■ WHAT TO PRODUCE:
In your copy of the data, include no pictures and alter nothing else.

■ EXERCISE DATA:
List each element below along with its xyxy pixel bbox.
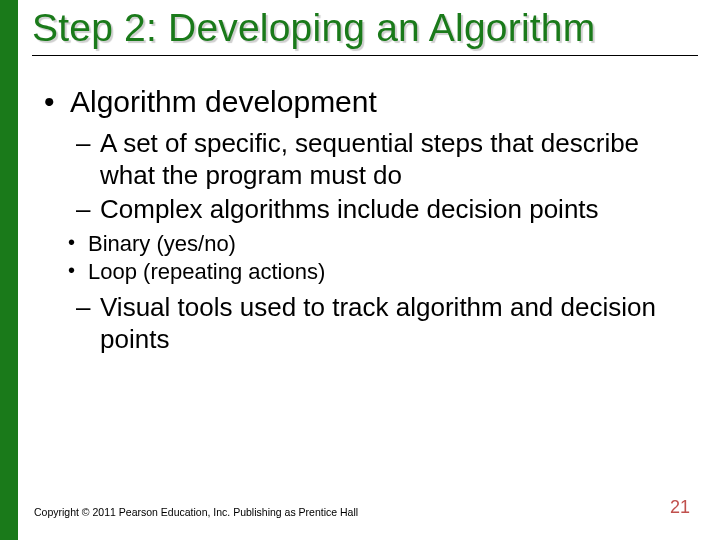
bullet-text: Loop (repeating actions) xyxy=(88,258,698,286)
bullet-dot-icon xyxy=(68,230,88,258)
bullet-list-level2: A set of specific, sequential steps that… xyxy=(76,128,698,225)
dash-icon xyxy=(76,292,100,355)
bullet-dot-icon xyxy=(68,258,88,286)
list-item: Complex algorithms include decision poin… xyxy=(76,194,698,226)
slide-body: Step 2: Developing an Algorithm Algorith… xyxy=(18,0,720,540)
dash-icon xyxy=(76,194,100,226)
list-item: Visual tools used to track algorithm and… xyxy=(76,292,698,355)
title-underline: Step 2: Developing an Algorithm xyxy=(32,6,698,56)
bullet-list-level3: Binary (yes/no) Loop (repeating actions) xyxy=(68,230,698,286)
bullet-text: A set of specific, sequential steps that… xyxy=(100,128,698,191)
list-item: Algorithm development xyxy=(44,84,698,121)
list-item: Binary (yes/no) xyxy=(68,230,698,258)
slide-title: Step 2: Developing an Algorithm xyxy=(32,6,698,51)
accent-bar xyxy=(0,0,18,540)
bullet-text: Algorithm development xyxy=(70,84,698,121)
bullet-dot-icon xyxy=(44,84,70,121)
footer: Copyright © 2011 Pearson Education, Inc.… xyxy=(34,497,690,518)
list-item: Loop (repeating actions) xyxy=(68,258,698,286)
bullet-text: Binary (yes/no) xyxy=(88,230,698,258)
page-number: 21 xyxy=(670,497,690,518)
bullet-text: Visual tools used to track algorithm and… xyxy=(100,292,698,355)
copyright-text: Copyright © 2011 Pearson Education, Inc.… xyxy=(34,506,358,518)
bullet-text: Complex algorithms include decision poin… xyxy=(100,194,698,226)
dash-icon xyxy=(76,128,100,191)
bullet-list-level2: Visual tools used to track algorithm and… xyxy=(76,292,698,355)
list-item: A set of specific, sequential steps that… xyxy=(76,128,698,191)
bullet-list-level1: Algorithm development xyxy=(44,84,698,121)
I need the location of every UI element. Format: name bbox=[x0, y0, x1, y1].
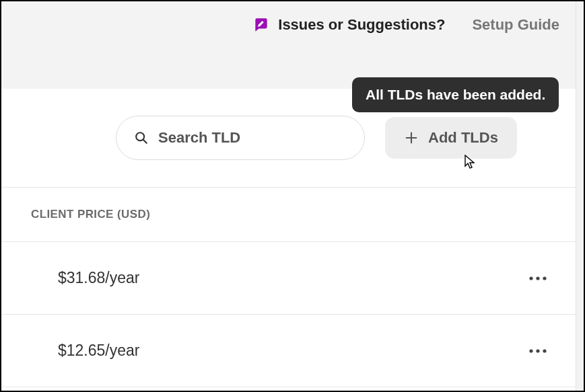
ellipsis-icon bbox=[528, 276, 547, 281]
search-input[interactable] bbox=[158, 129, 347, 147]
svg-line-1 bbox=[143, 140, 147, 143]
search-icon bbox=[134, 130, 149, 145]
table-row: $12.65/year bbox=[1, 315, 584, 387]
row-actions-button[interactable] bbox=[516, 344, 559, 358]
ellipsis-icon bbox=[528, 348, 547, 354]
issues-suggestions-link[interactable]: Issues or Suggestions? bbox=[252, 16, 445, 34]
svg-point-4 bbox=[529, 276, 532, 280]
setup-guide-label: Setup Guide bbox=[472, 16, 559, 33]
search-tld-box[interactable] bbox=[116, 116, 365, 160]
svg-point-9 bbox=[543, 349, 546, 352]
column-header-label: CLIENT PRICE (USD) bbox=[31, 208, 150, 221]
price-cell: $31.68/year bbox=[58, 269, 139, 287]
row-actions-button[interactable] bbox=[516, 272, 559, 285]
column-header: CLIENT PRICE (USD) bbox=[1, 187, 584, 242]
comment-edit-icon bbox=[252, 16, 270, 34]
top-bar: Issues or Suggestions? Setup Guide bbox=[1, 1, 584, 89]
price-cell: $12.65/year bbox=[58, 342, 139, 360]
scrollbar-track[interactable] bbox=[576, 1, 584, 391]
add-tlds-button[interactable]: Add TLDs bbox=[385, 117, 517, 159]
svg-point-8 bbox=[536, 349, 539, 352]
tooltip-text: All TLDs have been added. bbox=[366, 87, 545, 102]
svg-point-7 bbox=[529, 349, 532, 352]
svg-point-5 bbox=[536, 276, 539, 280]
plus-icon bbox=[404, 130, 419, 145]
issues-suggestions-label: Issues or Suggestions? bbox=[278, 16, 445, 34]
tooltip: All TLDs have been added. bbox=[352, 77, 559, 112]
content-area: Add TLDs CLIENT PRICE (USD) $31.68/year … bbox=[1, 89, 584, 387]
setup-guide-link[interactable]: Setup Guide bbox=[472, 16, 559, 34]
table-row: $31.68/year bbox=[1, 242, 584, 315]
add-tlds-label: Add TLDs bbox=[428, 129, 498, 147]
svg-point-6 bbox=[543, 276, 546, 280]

■ RESULT OF THIS EXERCISE:
List each element below along with its xyxy pixel bbox.
bullet-text: Loop (repeating actions) xyxy=(88,258,698,286)
bullet-dot-icon xyxy=(68,230,88,258)
bullet-list-level2: A set of specific, sequential steps that… xyxy=(76,128,698,225)
dash-icon xyxy=(76,292,100,355)
bullet-dot-icon xyxy=(68,258,88,286)
list-item: Complex algorithms include decision poin… xyxy=(76,194,698,226)
slide-body: Step 2: Developing an Algorithm Algorith… xyxy=(18,0,720,540)
dash-icon xyxy=(76,194,100,226)
list-item: Visual tools used to track algorithm and… xyxy=(76,292,698,355)
title-underline: Step 2: Developing an Algorithm xyxy=(32,6,698,56)
bullet-list-level3: Binary (yes/no) Loop (repeating actions) xyxy=(68,230,698,286)
bullet-text: A set of specific, sequential steps that… xyxy=(100,128,698,191)
list-item: Algorithm development xyxy=(44,84,698,121)
list-item: Binary (yes/no) xyxy=(68,230,698,258)
slide-title: Step 2: Developing an Algorithm xyxy=(32,6,698,51)
accent-bar xyxy=(0,0,18,540)
bullet-text: Algorithm development xyxy=(70,84,698,121)
bullet-dot-icon xyxy=(44,84,70,121)
footer: Copyright © 2011 Pearson Education, Inc.… xyxy=(34,497,690,518)
list-item: Loop (repeating actions) xyxy=(68,258,698,286)
bullet-text: Binary (yes/no) xyxy=(88,230,698,258)
page-number: 21 xyxy=(670,497,690,518)
bullet-text: Visual tools used to track algorithm and… xyxy=(100,292,698,355)
copyright-text: Copyright © 2011 Pearson Education, Inc.… xyxy=(34,506,358,518)
bullet-text: Complex algorithms include decision poin… xyxy=(100,194,698,226)
dash-icon xyxy=(76,128,100,191)
bullet-list-level2: Visual tools used to track algorithm and… xyxy=(76,292,698,355)
list-item: A set of specific, sequential steps that… xyxy=(76,128,698,191)
bullet-list-level1: Algorithm development xyxy=(44,84,698,121)
I need the location of every UI element. Format: name bbox=[x0, y0, x1, y1].
ellipsis-icon bbox=[528, 276, 547, 281]
search-input[interactable] bbox=[158, 129, 347, 147]
svg-line-1 bbox=[143, 140, 147, 143]
search-icon bbox=[134, 130, 149, 145]
table-row: $12.65/year bbox=[1, 315, 584, 387]
row-actions-button[interactable] bbox=[516, 344, 559, 358]
ellipsis-icon bbox=[528, 348, 547, 354]
issues-suggestions-link[interactable]: Issues or Suggestions? bbox=[252, 16, 445, 34]
svg-point-4 bbox=[529, 276, 532, 280]
setup-guide-label: Setup Guide bbox=[472, 16, 559, 33]
search-tld-box[interactable] bbox=[116, 116, 365, 160]
svg-point-9 bbox=[543, 349, 546, 352]
column-header-label: CLIENT PRICE (USD) bbox=[31, 208, 150, 221]
price-cell: $31.68/year bbox=[58, 269, 139, 287]
row-actions-button[interactable] bbox=[516, 272, 559, 285]
column-header: CLIENT PRICE (USD) bbox=[1, 187, 584, 242]
comment-edit-icon bbox=[252, 16, 270, 34]
top-bar: Issues or Suggestions? Setup Guide bbox=[1, 1, 584, 89]
price-cell: $12.65/year bbox=[58, 342, 139, 360]
scrollbar-track[interactable] bbox=[576, 1, 584, 391]
add-tlds-button[interactable]: Add TLDs bbox=[385, 117, 517, 159]
svg-point-8 bbox=[536, 349, 539, 352]
tooltip-text: All TLDs have been added. bbox=[366, 87, 545, 102]
svg-point-7 bbox=[529, 349, 532, 352]
svg-point-5 bbox=[536, 276, 539, 280]
plus-icon bbox=[404, 130, 419, 145]
issues-suggestions-label: Issues or Suggestions? bbox=[278, 16, 445, 34]
tooltip: All TLDs have been added. bbox=[352, 77, 559, 112]
content-area: Add TLDs CLIENT PRICE (USD) $31.68/year … bbox=[1, 89, 584, 387]
setup-guide-link[interactable]: Setup Guide bbox=[472, 16, 559, 34]
table-row: $31.68/year bbox=[1, 242, 584, 315]
add-tlds-label: Add TLDs bbox=[428, 129, 498, 147]
svg-point-6 bbox=[543, 276, 546, 280]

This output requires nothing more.